Итак, мы снова, не без легкой боязни, пустились в путь. Добравшись до места нашей вчерашней аварии, я с трепетом прислушался к урчанию мотора; тем временем Жюли обводила взглядом лесные заросли, пытаясь обнаружить невидимых индейцев.

К счастью, мы добрались до вершины без всяких осложнений. От пейзажа, открывшегося сверху, у нас просто дух захватило. «Ради такой красоты стоило пострадать», — со смехом призналась мне Жюли. Люк сделал несколько шажков на расчищенной площадке, подобии паркинга, устанавливая новые рекорды — на сей раз не дальности, а высоты. Я подумал: отныне его жизнь так и будет протекать в новых свершениях, рекорд за рекордом, цепочка которых приведет его к зрелому возрасту, — нашему теперешнему, например, — после чего начнется неизбежный спуск с вершины к старческой слабости, к старческому бессилию, вплоть до того мгновения, когда тело безжизненно застынет в вечном покое. Пока что Люк находился в самом начале своего восхождения, тогда как мы с Жюли уже достигли перевала и вступили на дорогу, ведущую вниз, правда, вступили совсем недавно, не стоит слишком уж драматизировать.

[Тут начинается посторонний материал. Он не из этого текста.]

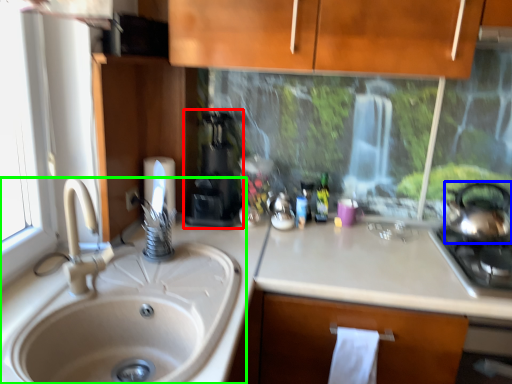 Question: Which is nearer to the coffee machine (highlighted by a red box)? tea pot (highlighted by a blue box) or sink (highlighted by a green box).

Choices:
 (A) tea pot
 (B) sink

Answer: (B) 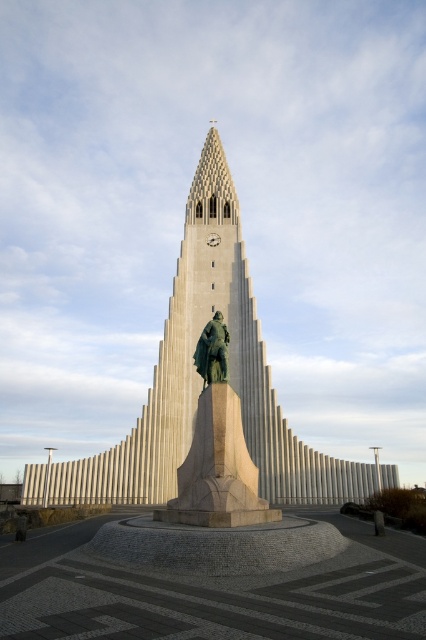 Question: Which object is closer to the camera taking this photo?

Choices:
 (A) light gray stone tower at center
 (B) bronze statue at center

Answer: (B)

Question: Considering the relative positions of green polished stone statue at center and bronze statue at center in the image provided, where is green polished stone statue at center located with respect to bronze statue at center?

Choices:
 (A) above
 (B) below

Answer: (B)

Question: Which of these objects is positioned farthest from the green polished stone statue at center?

Choices:
 (A) bronze statue at center
 (B) light gray stone tower at center

Answer: (B)

Question: Can you confirm if green polished stone statue at center is positioned above bronze statue at center?

Choices:
 (A) no
 (B) yes

Answer: (A)

Question: Does green polished stone statue at center have a smaller size compared to bronze statue at center?

Choices:
 (A) no
 (B) yes

Answer: (A)

Question: Which object appears farthest from the camera in this image?

Choices:
 (A) green polished stone statue at center
 (B) bronze statue at center
 (C) light gray stone tower at center

Answer: (C) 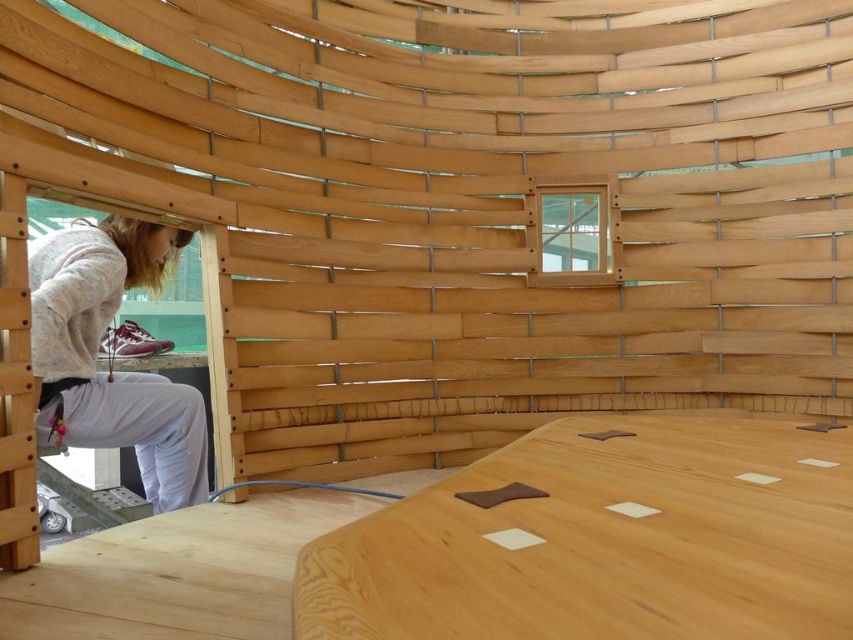 You are planning to place the light gray sweater at lower left on the natural wood table at center. Will it fit entirely on the table?

The natural wood table at center is wider than the light gray sweater at lower left, so yes, the sweater will fit entirely on the table.

You are standing in the circular wooden structure and want to place a book on the natural wood table at center. To do so, you need to walk from the light gray sweater at lower left. In which direction should you move relative to your current position?

You should move to the right relative to your current position because the natural wood table at center is to the right of the light gray sweater at lower left.

You are organizing a small gathering in this circular wooden structure. You have a light gray sweater at lower left that you want to place on the natural wood table at center. Will the sweater fit on the table?

The natural wood table at center is smaller than the light gray sweater at lower left, so the sweater will not fit on the table. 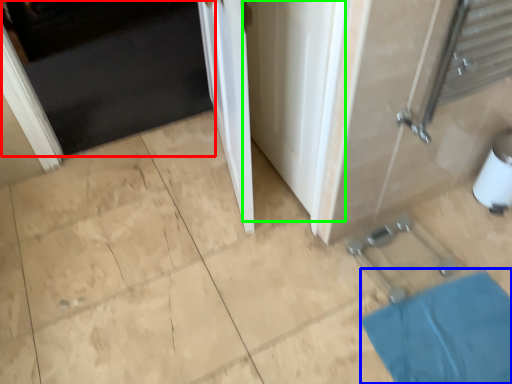 Question: Which object is the closest to the door (highlighted by a red box)? Choose among these: bath mat (highlighted by a blue box) or screen door (highlighted by a green box).

Choices:
 (A) bath mat
 (B) screen door

Answer: (B) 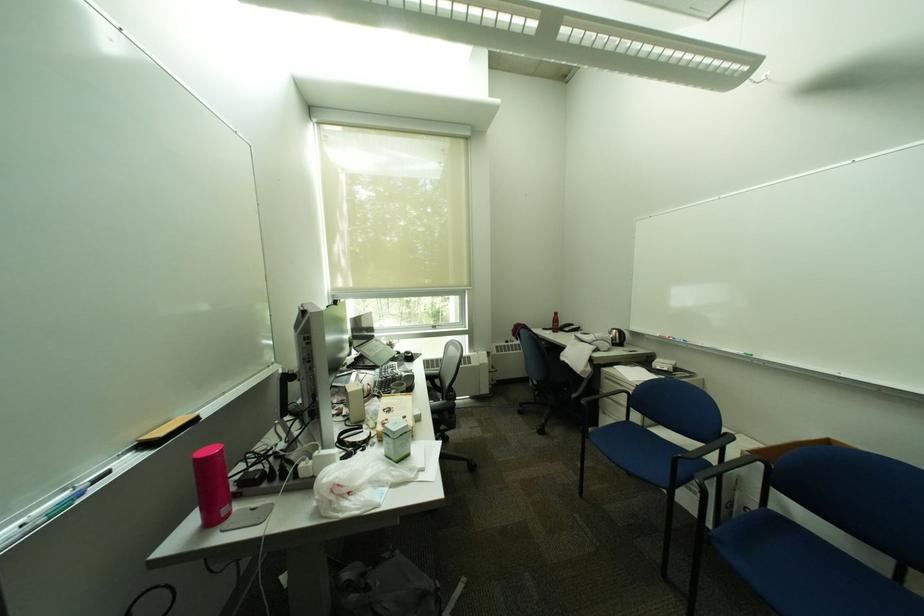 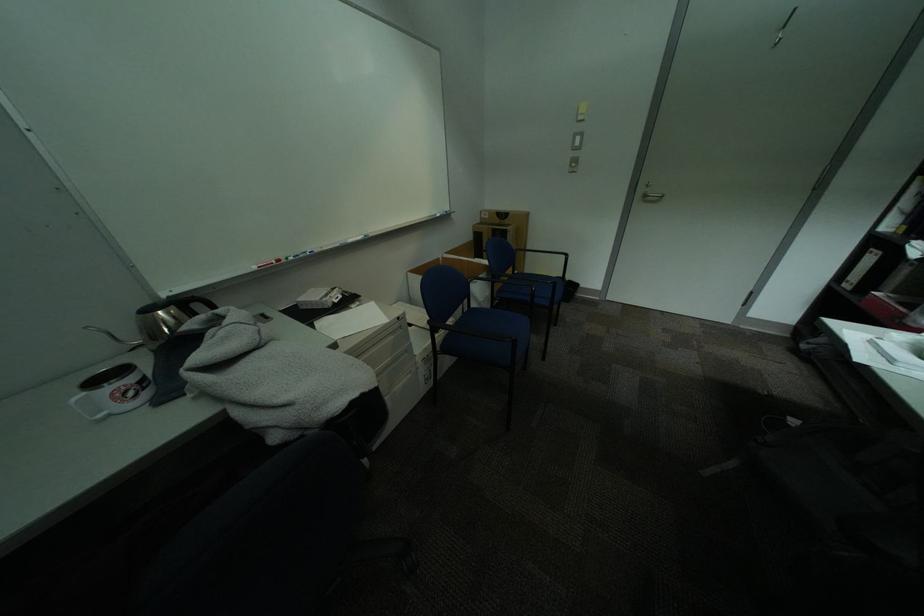 Find the pixel in the second image that matches pixel 634 331 in the first image.

(204, 297) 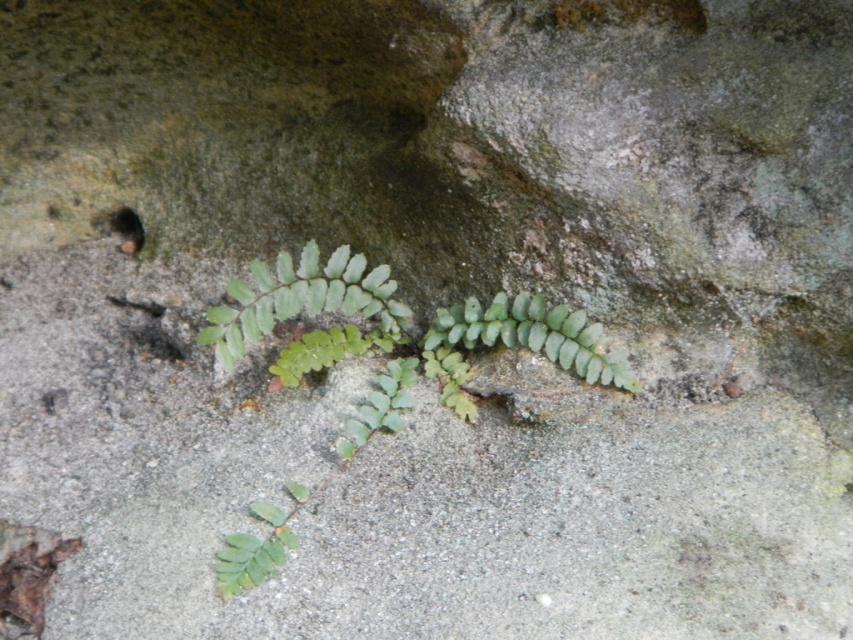 Between point (393, 404) and point (276, 289), which one is positioned behind?

The point (276, 289) is more distant.

Does green leafy plant at center have a lesser height compared to green leafy fern at center?

In fact, green leafy plant at center may be taller than green leafy fern at center.

Find the location of a particular element. This screenshot has height=640, width=853. green leafy plant at center is located at coordinates (310, 310).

Город Оахака дышал спокойствием. Дома на замощенных улицах были раскрашены во все цвета радуги. Мы разыскали, сами не зная как, Эль-Зокало[30] и долго сидели там, на кованой железной скамье, в тени аркад, окружавших эту сонную площадь с ее столетними тенистыми деревьями. Люк заснул, сидя в колясочке. Что видел он во сне — какой-нибудь фантастический мир, двери в который отворял, одну за другой? Или ему хватало увиденных в пути пейзажей с горами и лесами, населенными индейцами? А может, он попросту встречался во сне с Пятницей?

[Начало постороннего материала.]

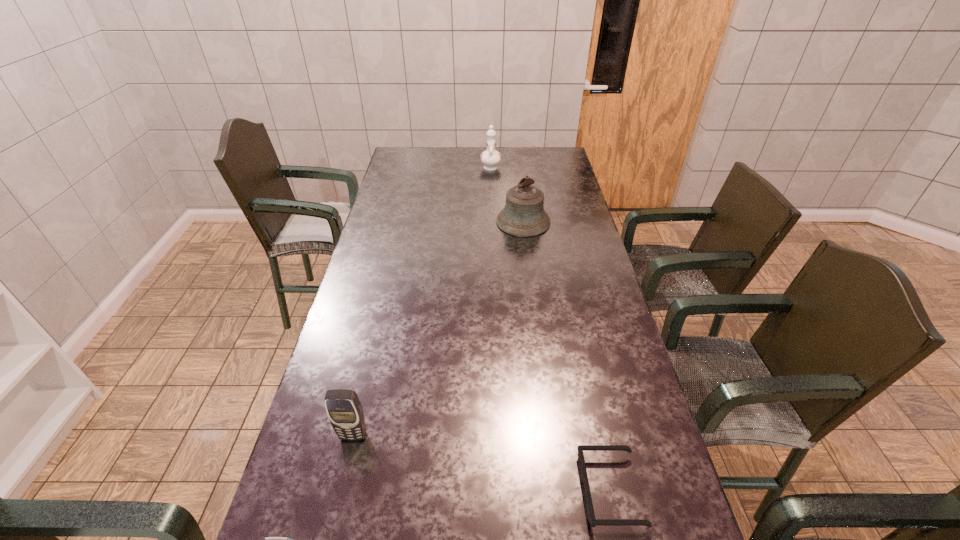 I want to click on vacant area situated 0.120m on the front-facing side of the sunglasses, so click(527, 490).

Where is `object located at the far edge`? Image resolution: width=960 pixels, height=540 pixels. object located at the far edge is located at coordinates (490, 158).

You are a GUI agent. You are given a task and a screenshot of the screen. Output one action in this format:
    pyautogui.click(x=<x>, y=<y>)
    Task: Click on the object that is at the left edge
    This screenshot has height=540, width=960.
    Given the screenshot: What is the action you would take?
    pyautogui.click(x=344, y=409)

Find the location of a particular element. Image resolution: width=960 pixels, height=540 pixels. bell located at the right edge is located at coordinates (523, 215).

What are the coordinates of `sunglasses situated at the right edge` in the screenshot? It's located at (590, 514).

The width and height of the screenshot is (960, 540). Find the location of `vacant space at the far edge`. vacant space at the far edge is located at coordinates (521, 162).

In the image, there is a desktop. Where is `vacant region at the left edge`? This screenshot has height=540, width=960. vacant region at the left edge is located at coordinates (414, 170).

Locate an element on the screen. Image resolution: width=960 pixels, height=540 pixels. vacant space at the right edge of the desktop is located at coordinates (572, 214).

Find the location of a particular element. vacant space at the far right corner is located at coordinates (553, 154).

Locate an element on the screen. The height and width of the screenshot is (540, 960). free spot between the farther cellular telephone and the second farthest object is located at coordinates (439, 328). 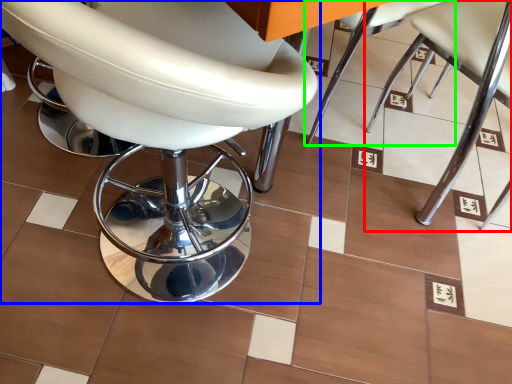 Question: Considering the real-world distances, which object is closest to chair (highlighted by a red box)? chair (highlighted by a blue box) or chair (highlighted by a green box).

Choices:
 (A) chair
 (B) chair

Answer: (B) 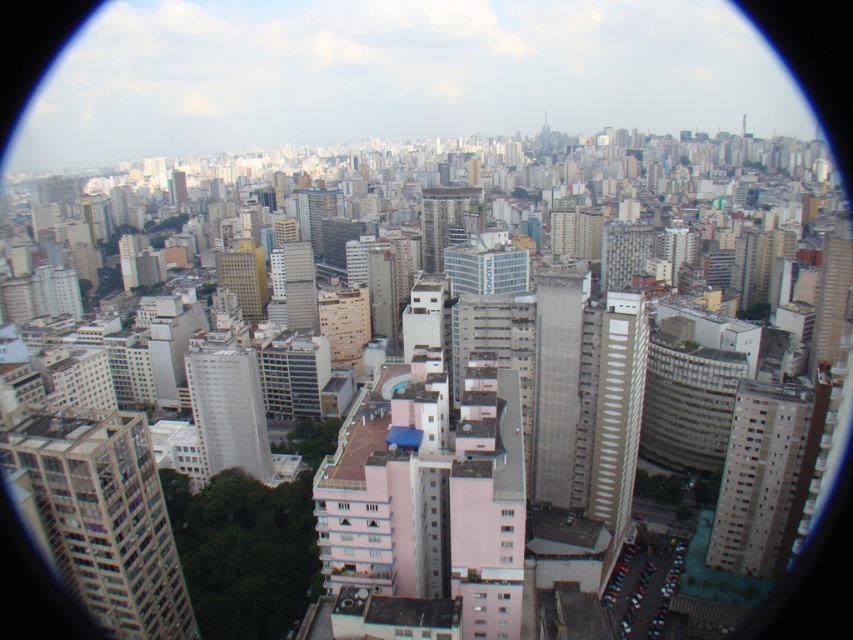 Question: Is white glass building at lower left to the right of gray concrete building at center-right from the viewer's perspective?

Choices:
 (A) yes
 (B) no

Answer: (B)

Question: Estimate the real-world distances between objects in this image. Which object is farther from the gray concrete building at center-right?

Choices:
 (A) light gray concrete building at center
 (B) white smooth building at center

Answer: (A)

Question: Is white glass building at lower left bigger than gray concrete building at center?

Choices:
 (A) yes
 (B) no

Answer: (A)

Question: Which point is farther from the camera taking this photo?

Choices:
 (A) (222, 369)
 (B) (432, 262)

Answer: (B)

Question: Can you confirm if white glass building at lower left is positioned above light gray concrete building at center?

Choices:
 (A) no
 (B) yes

Answer: (A)

Question: Which point is closer to the camera?

Choices:
 (A) (531, 488)
 (B) (86, 605)
 (C) (251, 412)
 (D) (753, 420)

Answer: (B) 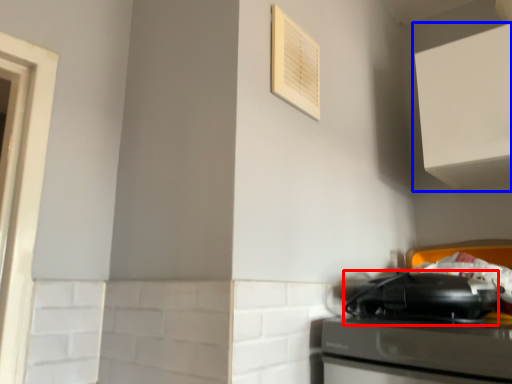 Question: Which object appears closest to the camera in this image, appliance (highlighted by a red box) or cabinetry (highlighted by a blue box)?

Choices:
 (A) appliance
 (B) cabinetry

Answer: (A) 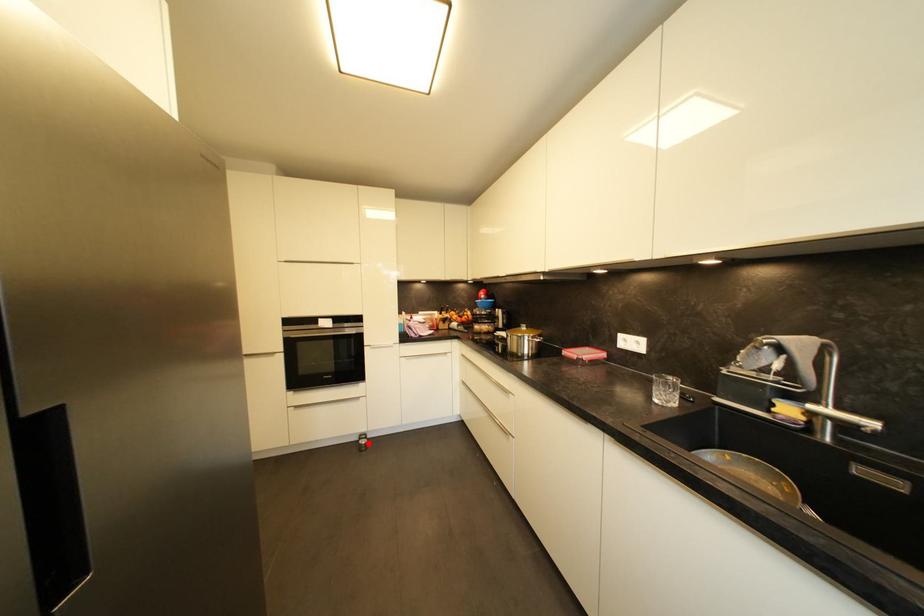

Есть на свете города, которые не претендуют на звание туристской достопримечательности: они показывают себя скромно и бесхитростно, не кокетничая, не выпячивая свою красоту. Чтобы гулять по их улицам, не требуется гид или путеводитель, достаточно смотреть по сторонам и вверх, позволяя городу незаметно очаровать своего гостя. Оахака принадлежала к числу таких городов. Она пришлась нам по душе, мы с ней сроднились. Любой новый город рано или поздно ставит перед путешественником вопрос: хотел бы он здесь жить или нет? По этому поводу мы с Жюли всю дорогу вели бесконечные дебаты, но здесь, в Оахаке, впервые с момента отъезда наш общий ответ был: да!